Exercise directions: In the records below, find the line holding "się wydarzenia. Co" and the line holding "Ngoài giống lúa". Set down both, with every line between them, exactly.

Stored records
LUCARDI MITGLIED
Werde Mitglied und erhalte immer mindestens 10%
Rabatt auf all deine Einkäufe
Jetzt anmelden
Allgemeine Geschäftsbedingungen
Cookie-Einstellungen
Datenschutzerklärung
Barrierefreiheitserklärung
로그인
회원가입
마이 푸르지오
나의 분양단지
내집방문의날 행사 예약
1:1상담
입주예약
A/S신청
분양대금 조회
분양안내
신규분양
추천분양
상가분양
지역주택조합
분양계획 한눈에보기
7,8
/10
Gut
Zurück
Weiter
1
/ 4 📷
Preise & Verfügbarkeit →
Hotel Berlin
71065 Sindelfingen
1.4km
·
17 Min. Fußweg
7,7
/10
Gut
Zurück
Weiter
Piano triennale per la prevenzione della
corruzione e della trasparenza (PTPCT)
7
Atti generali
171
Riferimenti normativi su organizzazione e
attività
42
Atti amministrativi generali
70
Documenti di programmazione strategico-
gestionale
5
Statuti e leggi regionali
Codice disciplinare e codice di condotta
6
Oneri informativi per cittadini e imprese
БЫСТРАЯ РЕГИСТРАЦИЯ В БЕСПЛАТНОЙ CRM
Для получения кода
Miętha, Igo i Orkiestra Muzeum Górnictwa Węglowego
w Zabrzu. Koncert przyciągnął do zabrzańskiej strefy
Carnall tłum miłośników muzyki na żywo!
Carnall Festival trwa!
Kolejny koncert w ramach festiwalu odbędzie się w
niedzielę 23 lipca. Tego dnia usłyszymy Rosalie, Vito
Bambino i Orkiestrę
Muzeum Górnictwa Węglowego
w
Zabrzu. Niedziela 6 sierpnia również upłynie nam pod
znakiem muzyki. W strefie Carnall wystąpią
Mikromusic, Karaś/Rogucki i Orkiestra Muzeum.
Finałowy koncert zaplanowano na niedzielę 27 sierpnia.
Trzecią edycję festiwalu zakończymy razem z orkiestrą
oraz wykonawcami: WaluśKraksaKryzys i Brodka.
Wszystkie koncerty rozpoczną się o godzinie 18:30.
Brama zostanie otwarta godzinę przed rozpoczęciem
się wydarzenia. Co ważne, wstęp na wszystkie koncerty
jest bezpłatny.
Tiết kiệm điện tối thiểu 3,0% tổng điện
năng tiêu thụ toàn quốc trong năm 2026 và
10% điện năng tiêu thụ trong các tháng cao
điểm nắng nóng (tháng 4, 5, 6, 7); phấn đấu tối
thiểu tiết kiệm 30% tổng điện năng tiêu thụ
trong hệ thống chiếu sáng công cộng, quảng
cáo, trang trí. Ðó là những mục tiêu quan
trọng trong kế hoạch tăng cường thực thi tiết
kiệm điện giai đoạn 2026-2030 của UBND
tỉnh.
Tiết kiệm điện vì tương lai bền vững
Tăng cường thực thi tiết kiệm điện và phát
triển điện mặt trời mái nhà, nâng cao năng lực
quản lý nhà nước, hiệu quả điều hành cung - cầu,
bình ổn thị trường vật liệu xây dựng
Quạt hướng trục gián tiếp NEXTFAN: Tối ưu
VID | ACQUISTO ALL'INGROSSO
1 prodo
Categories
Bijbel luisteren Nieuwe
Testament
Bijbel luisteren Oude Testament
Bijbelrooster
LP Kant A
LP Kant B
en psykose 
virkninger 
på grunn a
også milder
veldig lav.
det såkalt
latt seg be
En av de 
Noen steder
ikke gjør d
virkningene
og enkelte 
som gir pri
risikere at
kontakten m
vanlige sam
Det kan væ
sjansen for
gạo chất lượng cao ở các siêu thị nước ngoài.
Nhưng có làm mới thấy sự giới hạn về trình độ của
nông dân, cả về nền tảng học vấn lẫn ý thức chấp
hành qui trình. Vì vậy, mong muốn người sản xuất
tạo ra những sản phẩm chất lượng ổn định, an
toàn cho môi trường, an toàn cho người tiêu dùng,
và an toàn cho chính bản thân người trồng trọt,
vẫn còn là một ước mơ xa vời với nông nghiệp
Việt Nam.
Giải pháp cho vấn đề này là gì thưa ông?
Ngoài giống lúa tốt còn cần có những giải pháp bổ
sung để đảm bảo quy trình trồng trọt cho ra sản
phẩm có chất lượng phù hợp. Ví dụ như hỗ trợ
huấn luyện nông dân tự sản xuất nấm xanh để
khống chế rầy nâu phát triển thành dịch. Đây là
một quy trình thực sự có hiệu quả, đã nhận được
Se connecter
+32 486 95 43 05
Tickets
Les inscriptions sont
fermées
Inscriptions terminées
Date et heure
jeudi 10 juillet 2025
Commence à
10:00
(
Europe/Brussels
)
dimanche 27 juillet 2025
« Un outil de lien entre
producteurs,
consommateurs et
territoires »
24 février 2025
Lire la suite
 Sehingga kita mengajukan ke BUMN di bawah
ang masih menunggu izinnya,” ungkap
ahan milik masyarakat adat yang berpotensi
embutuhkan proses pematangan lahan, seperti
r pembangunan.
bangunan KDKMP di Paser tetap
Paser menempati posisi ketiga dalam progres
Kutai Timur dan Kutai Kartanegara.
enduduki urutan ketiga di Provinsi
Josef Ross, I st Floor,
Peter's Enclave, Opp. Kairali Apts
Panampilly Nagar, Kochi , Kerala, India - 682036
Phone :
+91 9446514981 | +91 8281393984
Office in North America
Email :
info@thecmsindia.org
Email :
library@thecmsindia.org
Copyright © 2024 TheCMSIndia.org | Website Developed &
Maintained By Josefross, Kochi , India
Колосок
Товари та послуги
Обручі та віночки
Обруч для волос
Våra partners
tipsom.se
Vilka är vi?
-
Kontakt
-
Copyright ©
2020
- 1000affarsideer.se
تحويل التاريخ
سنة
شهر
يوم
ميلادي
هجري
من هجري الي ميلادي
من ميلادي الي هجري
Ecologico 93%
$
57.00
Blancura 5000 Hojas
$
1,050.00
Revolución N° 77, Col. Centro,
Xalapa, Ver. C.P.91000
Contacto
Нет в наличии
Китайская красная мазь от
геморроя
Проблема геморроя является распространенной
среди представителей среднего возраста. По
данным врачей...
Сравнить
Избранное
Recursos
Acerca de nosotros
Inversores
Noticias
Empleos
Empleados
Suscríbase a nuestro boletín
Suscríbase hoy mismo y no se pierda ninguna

Result:
się wydarzenia. Co ważne, wstęp na wszystkie koncerty
jest bezpłatny.
Tiết kiệm điện tối thiểu 3,0% tổng điện
năng tiêu thụ toàn quốc trong năm 2026 và
10% điện năng tiêu thụ trong các tháng cao
điểm nắng nóng (tháng 4, 5, 6, 7); phấn đấu tối
thiểu tiết kiệm 30% tổng điện năng tiêu thụ
trong hệ thống chiếu sáng công cộng, quảng
cáo, trang trí. Ðó là những mục tiêu quan
trọng trong kế hoạch tăng cường thực thi tiết
kiệm điện giai đoạn 2026-2030 của UBND
tỉnh.
Tiết kiệm điện vì tương lai bền vững
Tăng cường thực thi tiết kiệm điện và phát
triển điện mặt trời mái nhà, nâng cao năng lực
quản lý nhà nước, hiệu quả điều hành cung - cầu,
bình ổn thị trường vật liệu xây dựng
Quạt hướng trục gián tiếp NEXTFAN: Tối ưu
VID | ACQUISTO ALL'INGROSSO
1 prodo
Categories
Bijbel luisteren Nieuwe
Testament
Bijbel luisteren Oude Testament
Bijbelrooster
LP Kant A
LP Kant B
en psykose 
virkninger 
på grunn a
også milder
veldig lav.
det såkalt
latt seg be
En av de 
Noen steder
ikke gjør d
virkningene
og enkelte 
som gir pri
risikere at
kontakten m
vanlige sam
Det kan væ
sjansen for
gạo chất lượng cao ở các siêu thị nước ngoài.
Nhưng có làm mới thấy sự giới hạn về trình độ của
nông dân, cả về nền tảng học vấn lẫn ý thức chấp
hành qui trình. Vì vậy, mong muốn người sản xuất
tạo ra những sản phẩm chất lượng ổn định, an
toàn cho môi trường, an toàn cho người tiêu dùng,
và an toàn cho chính bản thân người trồng trọt,
vẫn còn là một ước mơ xa vời với nông nghiệp
Việt Nam.
Giải pháp cho vấn đề này là gì thưa ông?
Ngoài giống lúa tốt còn cần có những giải pháp bổ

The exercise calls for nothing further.